The Quitclaim Deed also included the acknowledgment of Notary Public Martha A. Ayala,

which stated: “This instrument was acknowledged before me on this 8th day of May 2009 by

Michael Henties.” The Deed was witnessed by Hilda Elena Carrasco, Cynthia Bernal, and

Regina Allemang. Carrasco is Bridgett’s sister, and Bernal and Ayala are friends of Carrasco’s.

                Bridgett testified that the signature on the Quitclaim Deed was Michael’s. The

undisputed evidence at trial was that Michael was admitted to a hospital in Cincinnati, Ohio, for lung

surgery on May 4, 2009, and was discharged from the hospital on May 7, 2009, with a chest incision

that was expected to drain and a chest dressing that needed to be changed regularly. Bridgett

testified that, although she did not know how he got there, Michael was in El Paso, Texas, the

following day, May 8, 2009, and signed the Quitclaim Deed there. Bridgett testified that it was not

uncommon for Michael to go on long trips immediately following a release from the hospital.

Bridgett agreed that Michael’s Chase credit card and American Express card activity included no

charges related to travel, lodging, meals, rental car, or airline tickets that would indicate that Michael

                                                    4
had traveled to El Paso on May 7 or 8, 2009. Michael’s Chase credit card was, however, used at a

Speedway store in Cincinnati, Ohio, on May 9, 2009. Bridgett testified that she and her two

daughters had charging privileges on the Chase credit card. Bridgett also testified that the signature

on the Quitclaim Deed matched Michael’s signature on his hospital discharge papers.

               Martha Ayala, the notary public who notarized Michael’s signature on the Quitclaim

Deed, testified that she did not know either Bridgett or Michael before May 8, 2009. Ayala testified

that she did not remember notarizing the Quitclaim Deed and that she no longer had her notary book

because it was in her vehicle when it was stolen in Juarez, Mexico in the summer of 2011.

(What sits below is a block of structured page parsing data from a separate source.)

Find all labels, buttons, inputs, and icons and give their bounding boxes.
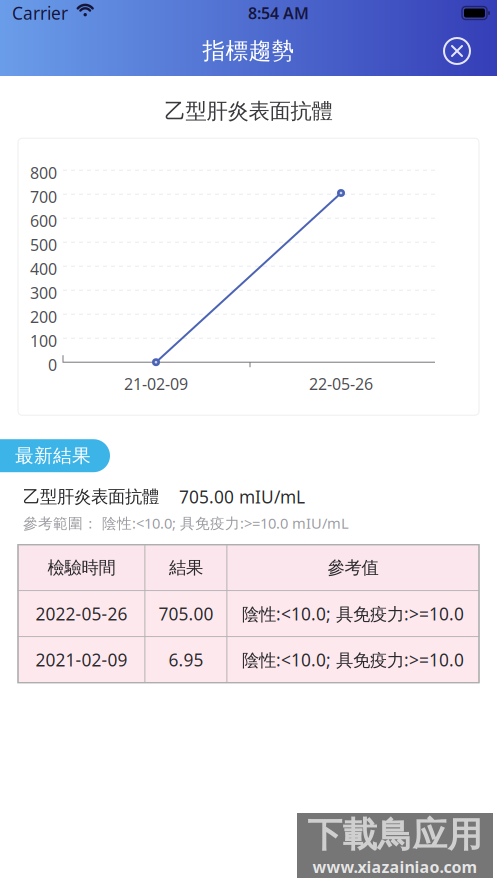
staticText: 0 — [48, 354, 57, 375]
staticText: 2021-02-09 — [36, 648, 128, 671]
button[interactable]: 最新結果 — [0, 439, 128, 472]
staticText: 200 — [30, 306, 57, 327]
staticText: 參考範圍： 陰性:<10.0; 具免疫力:>=10.0 mIU/mL — [23, 513, 349, 533]
staticText: 100 — [30, 330, 57, 351]
staticText: www.xiazainiao.com — [312, 856, 478, 877]
staticText: 500 — [30, 234, 57, 255]
staticText: 300 — [30, 282, 57, 303]
staticText: 陰性:<10.0; 具免疫力:>=10.0 — [242, 648, 464, 671]
staticText: 700 — [30, 186, 57, 207]
staticText: 乙型肝炎表面抗體 — [164, 98, 332, 124]
staticText: 2022-05-26 — [36, 602, 128, 625]
staticText: 21-02-09 — [124, 373, 188, 394]
staticText: 705.00 — [158, 602, 214, 625]
staticText: 8:54 AM — [248, 2, 309, 24]
staticText: 指標趨勢 — [202, 37, 294, 65]
staticText: Carrier — [12, 2, 68, 24]
staticText: 705.00 mIU/mL — [179, 485, 305, 508]
staticText: 下載鳥应用 — [308, 814, 482, 856]
staticText: 22-05-26 — [309, 373, 373, 394]
staticText: 800 — [30, 162, 57, 183]
staticText: 6.95 — [168, 648, 204, 671]
staticText: 陰性:<10.0; 具免疫力:>=10.0 — [242, 602, 464, 625]
staticText: 乙型肝炎表面抗體 — [23, 486, 159, 507]
staticText: 參考值 — [328, 557, 378, 578]
staticText: 最新結果 — [15, 444, 91, 467]
staticText: 檢驗時間 — [48, 557, 116, 578]
button[interactable]: Close — [440, 34, 474, 68]
staticText: 結果 — [169, 557, 203, 578]
staticText: 600 — [30, 210, 57, 231]
staticText: 400 — [30, 258, 57, 279]
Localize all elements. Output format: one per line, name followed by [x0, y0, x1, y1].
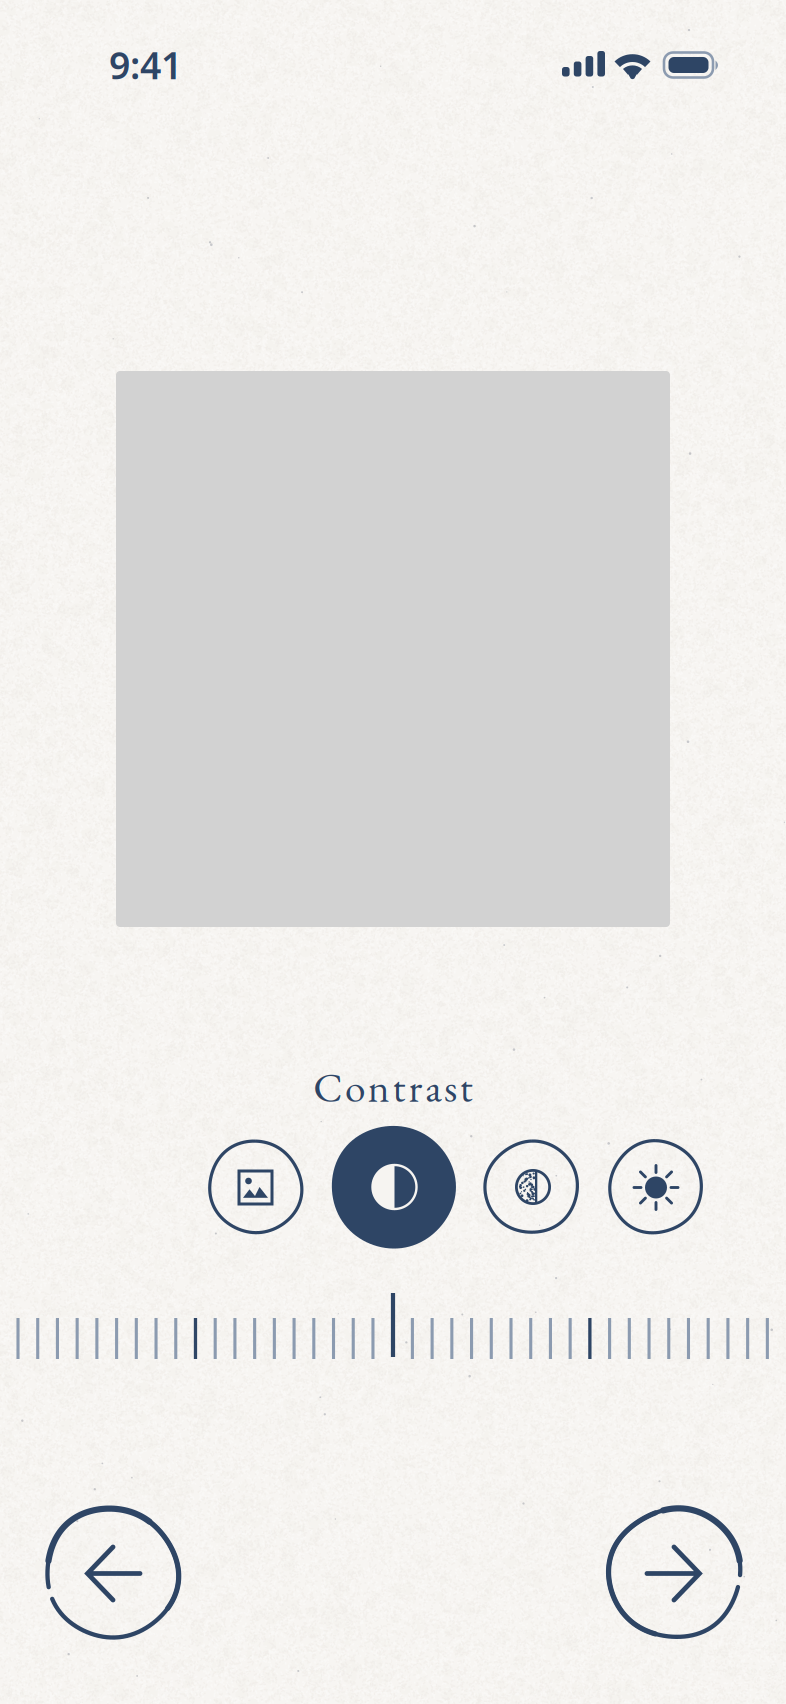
staticText: Contrast	[313, 1060, 473, 1114]
button[interactable]: Contrast	[331, 1124, 456, 1250]
button[interactable]: Next	[607, 1505, 743, 1641]
button[interactable]: Brightness	[608, 1140, 703, 1234]
staticText: 9:41	[109, 40, 182, 90]
button[interactable]: Back	[44, 1505, 180, 1641]
button[interactable]: Grain	[484, 1140, 579, 1234]
button[interactable]: Photo	[208, 1140, 303, 1234]
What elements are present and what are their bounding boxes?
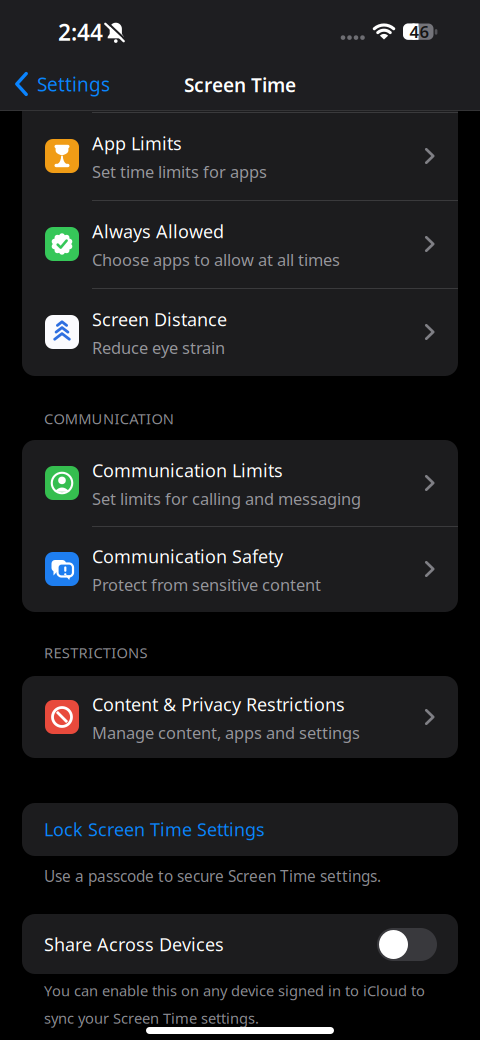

               Carrasco testified that Michael called her early in the afternoon of May 8, 2009, and

that she met him between four and six o’clock that afternoon. They met at a restaurant in northeast

El Paso called La Paloma. Carrasco brought Bernal with her and met Michael and Ayala at the

restaurant. They stayed at the restaurant for 20 to 30 minutes. Carrasco said she did not ask, and

did not know, why Michael had traveled to El Paso to sign a document he could have signed in Ohio.

Carrasco testified that she was not sure who Regina Allemang was but believed she was someone

at the restaurant. Carrasco testified she believed that Michael brought the typed Quitclaim Deed with

him, but she could not explain how the names of the witnesses could have already been typed on the

document when no one had ever met Allemang before, and Michael could not have known in

advance the name of a bystander who would be asked to witness his signature.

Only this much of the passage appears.